Do We Have Black Widow Spiders or Not?
By Chris Williams on June 13, 2013.
When I was moving a firewood pile in my yard, I almost grabbed a round, black spider that I figure must have been a black widow. It disappeared before I could see whether it had a red hourglass. I thought we didn’t have black widows in New Hampshire. Am I wrong?
It all depends on where you’re located and who you talk to. One of the three species of black widow spiders can be found in every state in the nation, but there seems to be a lot of debate as to whether we really have black widows in parts of New England.
According to the Connecticut Poison Control Center’s website:
“black widows may be found in Connecticut, Massachusetts, Rhode Island, and the southern parts of Maine, New Hampshire, and Vermont. However, black widow sightings or bites are uncommon in New England.”
Fact is, even in parts of the U.S. where black widows are pretty common, this shy spider is rarely seen.
Although the range of the northern black widow spider includes all of New England, the reason that we are not overrun with black widows is that they are not well-adapted to survive our winters. When they are found in more northern areas, it’s usually because they have been transported there in shipments of produce or other goods, or when people have moved north and taken black widows with them. Dr. Ed Tillingnast, a zoology professor and spider researcher at the University of New Hampshire, is the guy they call whenever black widows are found in the state. So far, he says, they’ve all been southern or western species of black widows, that he identifies as stowaways. He even did an experiment to see if black widow spiders could survive the winter in an unheated New Hampshire building. They all died. But that doesn’t mean that a hitchhiking spider couldn’t survive our winters indoors.
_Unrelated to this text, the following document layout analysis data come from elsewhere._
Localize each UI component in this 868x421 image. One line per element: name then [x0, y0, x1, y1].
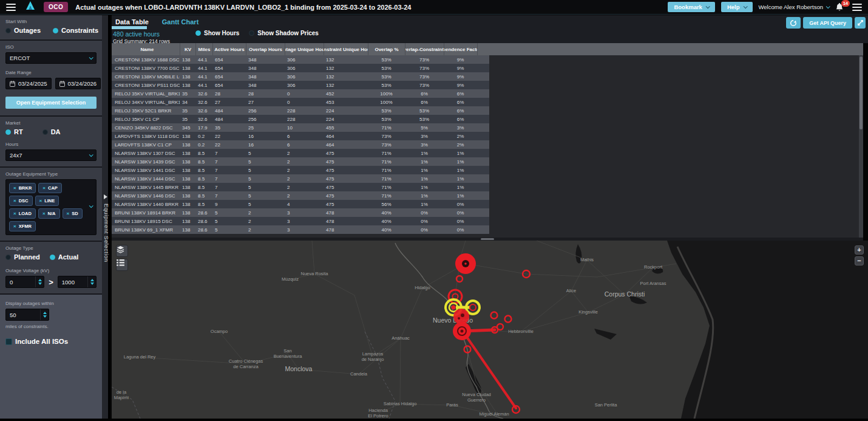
- equipment-chip[interactable]: ×SD: [63, 208, 83, 219]
- radio-planned[interactable]: Planned: [5, 253, 40, 261]
- radio-constraints[interactable]: Constraints: [53, 27, 98, 34]
- map-city-label: Lampazos de Naranjo: [362, 351, 384, 363]
- table-row[interactable]: RELOJ 35KV 52C1 BRKR3532.648425622822453…: [112, 106, 489, 115]
- table-row[interactable]: RELOJ 35KV C1 CP3532.648425622822453%53%…: [112, 115, 489, 123]
- open-equipment-selection-button[interactable]: Open Equipment Selection: [5, 97, 97, 109]
- scrollbar-thumb[interactable]: [481, 238, 494, 240]
- table-row[interactable]: NLARSW 138KV 1439 DSC1388.575247571%1%1%: [112, 157, 489, 166]
- notifications-button[interactable]: 14: [835, 2, 846, 12]
- table-row[interactable]: CRESTONI 138KV 7700 DSC13844.16543483061…: [112, 64, 489, 72]
- remove-chip-icon[interactable]: ×: [13, 224, 16, 229]
- outage-map[interactable]: MúzquizNueva RositaOcampoHidalgoNuevo La…: [112, 241, 868, 419]
- column-header[interactable]: Overlap-Constraint %: [405, 43, 444, 55]
- remove-chip-icon[interactable]: ×: [42, 211, 46, 216]
- column-header[interactable]: Name: [112, 43, 180, 55]
- remove-chip-icon[interactable]: ×: [13, 198, 16, 204]
- column-header[interactable]: Outage Unique Hours: [285, 43, 324, 55]
- table-cell: 138: [180, 72, 195, 81]
- radio-show-hours[interactable]: Show Hours: [195, 30, 239, 36]
- remove-chip-icon[interactable]: ×: [13, 185, 16, 191]
- scrollbar-thumb[interactable]: [860, 56, 863, 129]
- table-row[interactable]: BRUNI 138KV 18914 BRKR13828.652347840%0%…: [112, 208, 489, 217]
- table-row[interactable]: NLARSW 138KV 1441 DSC1388.575247571%1%1%: [112, 166, 489, 174]
- table-row[interactable]: NLARSW 138KV 1446 DSC1388.575247571%1%1%: [112, 191, 489, 200]
- column-header[interactable]: Constraint Unique Hours: [324, 43, 368, 55]
- radio-show-shadow-prices[interactable]: Show Shadow Prices: [249, 30, 319, 36]
- active-hours-link[interactable]: 480 active hours: [113, 30, 160, 38]
- column-header[interactable]: Miles: [195, 43, 212, 55]
- tab-gantt-chart[interactable]: Gantt Chart: [162, 18, 199, 26]
- table-row[interactable]: BRUNI 138KV 18915 DSC13828.652347840%0%0…: [112, 217, 489, 225]
- voltage-max-input[interactable]: 1000: [58, 276, 97, 288]
- equipment-chip[interactable]: ×CAP: [38, 183, 62, 193]
- equipment-chip[interactable]: ×BRKR: [9, 183, 36, 193]
- equipment-selection-drawer-tab[interactable]: Equipment Selection: [102, 15, 110, 419]
- table-cell: 6: [285, 140, 324, 149]
- stepper-icon[interactable]: [35, 276, 44, 287]
- bookmark-button[interactable]: Bookmark: [668, 2, 714, 12]
- table-row[interactable]: CRESTONI 138KV 1688 DSC13844.16543483061…: [112, 55, 489, 64]
- table-row[interactable]: NLARSW 138KV 1307 DSC1388.575247571%1%1%: [112, 149, 489, 157]
- table-row[interactable]: BRUNI 138KV 69_1 XFMR13828.652347840%0%0…: [112, 225, 489, 234]
- table-cell: 6: [285, 132, 324, 140]
- table-row[interactable]: NLARSW 138KV 1445 BRKR1388.575247571%1%1…: [112, 183, 489, 191]
- help-button[interactable]: Help: [721, 2, 753, 12]
- table-cell: 3%: [405, 140, 444, 149]
- expand-button[interactable]: [855, 17, 866, 29]
- greater-than-separator: >: [49, 278, 53, 287]
- tab-data-table[interactable]: Data Table: [115, 18, 149, 26]
- table-row[interactable]: LARDVFTS 138KV C1 CP1380.22216646473%3%2…: [112, 140, 489, 149]
- radio-da[interactable]: DA: [42, 128, 61, 135]
- table-row[interactable]: NLARSW 138KV 1440 BRKR1388.595447556%1%0…: [112, 200, 489, 208]
- remove-chip-icon[interactable]: ×: [39, 198, 42, 204]
- vertical-scrollbar[interactable]: [859, 55, 863, 238]
- column-header[interactable]: Overlap %: [368, 43, 405, 55]
- radio-actual[interactable]: Actual: [50, 253, 79, 261]
- equipment-chip[interactable]: ×XFMR: [9, 221, 36, 231]
- table-row[interactable]: CRESTONI 138KV PS11 DSC13844.16543483061…: [112, 81, 489, 89]
- horizontal-scrollbar[interactable]: [112, 238, 863, 241]
- equipment-chip[interactable]: ×LOAD: [9, 208, 36, 219]
- map-zoom-out-button[interactable]: −: [855, 256, 864, 265]
- radio-outages[interactable]: Outages: [5, 27, 41, 34]
- remove-chip-icon[interactable]: ×: [42, 185, 46, 191]
- map-legend-button[interactable]: [116, 259, 128, 271]
- remove-chip-icon[interactable]: ×: [67, 211, 70, 216]
- stepper-icon[interactable]: [40, 309, 49, 320]
- column-header[interactable]: KV: [180, 43, 195, 55]
- radio-icon: [5, 255, 11, 260]
- voltage-min-input[interactable]: 0: [5, 276, 44, 288]
- refresh-button[interactable]: [786, 17, 801, 29]
- table-row[interactable]: CENIZO 345KV 8822 DSC34517.935251045571%…: [112, 123, 489, 132]
- map-layers-button[interactable]: [116, 245, 128, 257]
- iso-select[interactable]: ERCOT: [5, 52, 97, 64]
- equipment-chip[interactable]: ×LINE: [35, 196, 59, 206]
- equipment-type-multiselect[interactable]: ×BRKR×CAP×DSC×LINE×LOAD×N/A×SD×XFMR: [5, 179, 97, 235]
- user-menu[interactable]: Welcome Alex Robertson: [759, 4, 830, 10]
- radio-rt[interactable]: RT: [5, 128, 23, 135]
- table-cell: 71%: [368, 191, 405, 200]
- start-date-input[interactable]: 03/24/2025: [5, 78, 52, 89]
- table-row[interactable]: CRESTONI 138KV MOBILE LOAD13844.16543483…: [112, 72, 489, 81]
- table-cell: 6%: [405, 89, 444, 98]
- stepper-icon[interactable]: [87, 276, 96, 287]
- menu-icon[interactable]: [6, 4, 16, 11]
- hours-select[interactable]: 24x7: [5, 149, 97, 161]
- table-row[interactable]: LARDVFTS 138KV 1118 DSC1380.22216646473%…: [112, 132, 489, 140]
- table-row[interactable]: RELOJ 34KV VIRTUAL_BRK1 BRKR3432.6272704…: [112, 98, 489, 106]
- end-date-input[interactable]: 03/24/2026: [55, 78, 101, 89]
- include-all-isos-checkbox[interactable]: Include All ISOs: [5, 338, 97, 345]
- table-row[interactable]: NLARSW 138KV 1444 DSC1388.575247571%1%1%: [112, 174, 489, 183]
- app-logo-icon[interactable]: [25, 1, 35, 13]
- equipment-chip[interactable]: ×N/A: [38, 208, 60, 219]
- map-zoom-in-button[interactable]: +: [855, 245, 864, 255]
- equipment-chip[interactable]: ×DSC: [9, 196, 33, 206]
- table-row[interactable]: RELOJ 35KV VIRTUAL_BRK1 BRKR3532.6282804…: [112, 89, 489, 98]
- get-api-query-button[interactable]: Get API Query: [803, 17, 852, 29]
- column-header[interactable]: Dependence Factor↓: [444, 43, 477, 55]
- remove-chip-icon[interactable]: ×: [13, 211, 16, 216]
- column-header[interactable]: Active Hours: [212, 43, 246, 55]
- miles-input[interactable]: 50: [5, 309, 49, 321]
- column-header[interactable]: Overlap Hours: [246, 43, 285, 55]
- overflow-menu-icon[interactable]: [852, 4, 862, 11]
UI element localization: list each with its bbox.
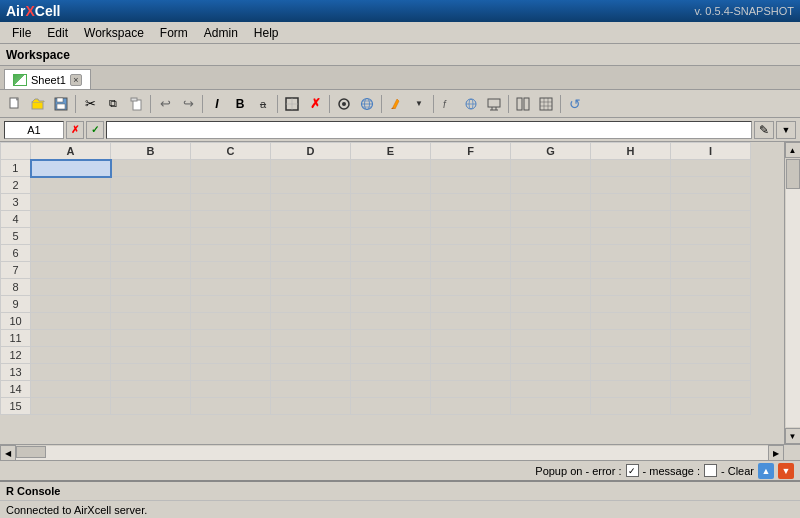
status-down-btn[interactable]: ▼ xyxy=(778,463,794,479)
cell-A2[interactable] xyxy=(31,177,111,194)
toolbar-paint-arrow-btn[interactable]: ▼ xyxy=(408,93,430,115)
cell-H5[interactable] xyxy=(591,228,671,245)
menu-form[interactable]: Form xyxy=(152,24,196,42)
cell-F5[interactable] xyxy=(431,228,511,245)
menu-edit[interactable]: Edit xyxy=(39,24,76,42)
cell-C6[interactable] xyxy=(191,245,271,262)
cell-H11[interactable] xyxy=(591,330,671,347)
cell-D8[interactable] xyxy=(271,279,351,296)
toolbar-refresh-btn[interactable]: ↺ xyxy=(564,93,586,115)
cell-B1[interactable] xyxy=(111,160,191,177)
toolbar-del-border-btn[interactable]: ✗ xyxy=(304,93,326,115)
cell-G11[interactable] xyxy=(511,330,591,347)
cell-E10[interactable] xyxy=(351,313,431,330)
cell-G12[interactable] xyxy=(511,347,591,364)
cell-B3[interactable] xyxy=(111,194,191,211)
cell-B15[interactable] xyxy=(111,398,191,415)
cell-A8[interactable] xyxy=(31,279,111,296)
toolbar-italic-btn[interactable]: I xyxy=(206,93,228,115)
cell-D12[interactable] xyxy=(271,347,351,364)
cell-I4[interactable] xyxy=(671,211,751,228)
cell-I6[interactable] xyxy=(671,245,751,262)
cell-H3[interactable] xyxy=(591,194,671,211)
popup-message-checkbox[interactable] xyxy=(704,464,717,477)
toolbar-open-btn[interactable] xyxy=(27,93,49,115)
h-scroll-thumb[interactable] xyxy=(16,446,46,458)
cell-E15[interactable] xyxy=(351,398,431,415)
cell-A7[interactable] xyxy=(31,262,111,279)
scroll-up-btn[interactable]: ▲ xyxy=(785,142,801,158)
cell-F12[interactable] xyxy=(431,347,511,364)
cell-C9[interactable] xyxy=(191,296,271,313)
cell-F2[interactable] xyxy=(431,177,511,194)
toolbar-new-btn[interactable] xyxy=(4,93,26,115)
cell-D2[interactable] xyxy=(271,177,351,194)
cell-B14[interactable] xyxy=(111,381,191,398)
toolbar-save-btn[interactable] xyxy=(50,93,72,115)
cell-F15[interactable] xyxy=(431,398,511,415)
spreadsheet-scroll-area[interactable]: A B C D E F G H I 123456789101112131415 xyxy=(0,142,784,444)
cell-E5[interactable] xyxy=(351,228,431,245)
cell-C2[interactable] xyxy=(191,177,271,194)
cell-F11[interactable] xyxy=(431,330,511,347)
cell-E2[interactable] xyxy=(351,177,431,194)
cell-B7[interactable] xyxy=(111,262,191,279)
cell-C12[interactable] xyxy=(191,347,271,364)
status-up-btn[interactable]: ▲ xyxy=(758,463,774,479)
cell-A4[interactable] xyxy=(31,211,111,228)
popup-error-checkbox[interactable]: ✓ xyxy=(626,464,639,477)
cell-C5[interactable] xyxy=(191,228,271,245)
toolbar-border-btn[interactable] xyxy=(281,93,303,115)
cell-H4[interactable] xyxy=(591,211,671,228)
formula-edit-btn[interactable]: ✎ xyxy=(754,121,774,139)
cell-G8[interactable] xyxy=(511,279,591,296)
cell-B8[interactable] xyxy=(111,279,191,296)
cell-D10[interactable] xyxy=(271,313,351,330)
cell-B13[interactable] xyxy=(111,364,191,381)
toolbar-copy-btn[interactable]: ⧉ xyxy=(102,93,124,115)
scroll-left-btn[interactable]: ◀ xyxy=(0,445,16,460)
cell-H6[interactable] xyxy=(591,245,671,262)
toolbar-strike-btn[interactable]: a xyxy=(252,93,274,115)
cell-A13[interactable] xyxy=(31,364,111,381)
cell-E9[interactable] xyxy=(351,296,431,313)
cell-B4[interactable] xyxy=(111,211,191,228)
cell-B9[interactable] xyxy=(111,296,191,313)
cell-G14[interactable] xyxy=(511,381,591,398)
cell-G13[interactable] xyxy=(511,364,591,381)
v-scroll-thumb[interactable] xyxy=(786,159,800,189)
cell-F3[interactable] xyxy=(431,194,511,211)
cell-I3[interactable] xyxy=(671,194,751,211)
cell-F4[interactable] xyxy=(431,211,511,228)
cell-G2[interactable] xyxy=(511,177,591,194)
cell-I5[interactable] xyxy=(671,228,751,245)
cell-A15[interactable] xyxy=(31,398,111,415)
cell-F6[interactable] xyxy=(431,245,511,262)
cell-F13[interactable] xyxy=(431,364,511,381)
cell-C13[interactable] xyxy=(191,364,271,381)
cell-F1[interactable] xyxy=(431,160,511,177)
formula-input[interactable] xyxy=(106,121,752,139)
cell-G10[interactable] xyxy=(511,313,591,330)
menu-admin[interactable]: Admin xyxy=(196,24,246,42)
toolbar-paint-btn[interactable] xyxy=(385,93,407,115)
cell-G9[interactable] xyxy=(511,296,591,313)
toolbar-grid-btn[interactable] xyxy=(535,93,557,115)
h-scroll-track[interactable] xyxy=(16,446,768,460)
cell-C10[interactable] xyxy=(191,313,271,330)
cell-I15[interactable] xyxy=(671,398,751,415)
cell-G4[interactable] xyxy=(511,211,591,228)
cell-G6[interactable] xyxy=(511,245,591,262)
cell-H8[interactable] xyxy=(591,279,671,296)
cell-I12[interactable] xyxy=(671,347,751,364)
cell-D14[interactable] xyxy=(271,381,351,398)
cell-B10[interactable] xyxy=(111,313,191,330)
cell-G1[interactable] xyxy=(511,160,591,177)
cell-F7[interactable] xyxy=(431,262,511,279)
cell-F14[interactable] xyxy=(431,381,511,398)
toolbar-bold-btn[interactable]: B xyxy=(229,93,251,115)
cell-D15[interactable] xyxy=(271,398,351,415)
cell-reference-input[interactable] xyxy=(4,121,64,139)
cell-E4[interactable] xyxy=(351,211,431,228)
cell-G5[interactable] xyxy=(511,228,591,245)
At the risk of putting you off your food, black widow spiders in New England seem to be associated with grapes. You can find several articles online about people who found black widows in their grape bunches bought in the grocery store. The New Hampshire Department of Agriculture, Markets, and Food reports an increase in black widow sightings in the last 10 years and attributes it to an increase in products imported into the state (black widows like to hide in shipping crates and pallets) and to less use of pesticides on grapes. Rest assured that your store’s produce manager is aware of the grape/black widow connection and makes sure the grapes are inspected.
All of this doesn’t really answer your question, however. Wood piles are probably the number one outdoor site where people run across black widow spiders. And, it seems that if you are in southern New Hampshire, black widows could survive the winter. However, keep in mind that there are other round, black, shiny spiders that are not black widows. They are usually smaller than the widow and they don’t have the characteristic red hourglass shape on the abdomen.
Black widow spiders are not aggressive and bite only if provoked. Their venom is toxic and bites can be very serious, especially for young, ill, or very old individuals, but bites can be treated. There have been no deaths from black widow spider bites in the U.S. in the last 10 years—but wear heavy gloves when handling that firewood!